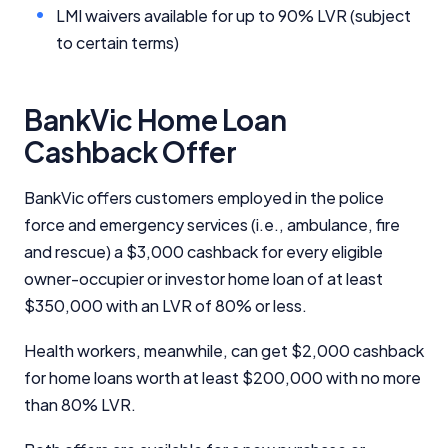
LMI waivers available for up to 90% LVR (subject
to certain terms)
BankVic Home Loan
Cashback Offer
BankVic offers customers employed in the police
force and emergency services (i.e., ambulance, fire
and rescue) a $3,000 cashback for every eligible
owner-occupier or investor home loan of at least
$350,000 with an LVR of 80% or less.
Health workers, meanwhile, can get $2,000 cashback
for home loans worth at least $200,000 with no more
than 80% LVR.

*Assigned task*: Leaving out the pictures, reproduce the whole listing above exactly.

*Reply*:
LMI waivers available for up to 90% LVR (subject
to certain terms)
BankVic Home Loan
Cashback Offer
BankVic offers customers employed in the police
force and emergency services (i.e., ambulance, fire
and rescue) a $3,000 cashback for every eligible
owner-occupier or investor home loan of at least
$350,000 with an LVR of 80% or less.
Health workers, meanwhile, can get $2,000 cashback
for home loans worth at least $200,000 with no more
than 80% LVR.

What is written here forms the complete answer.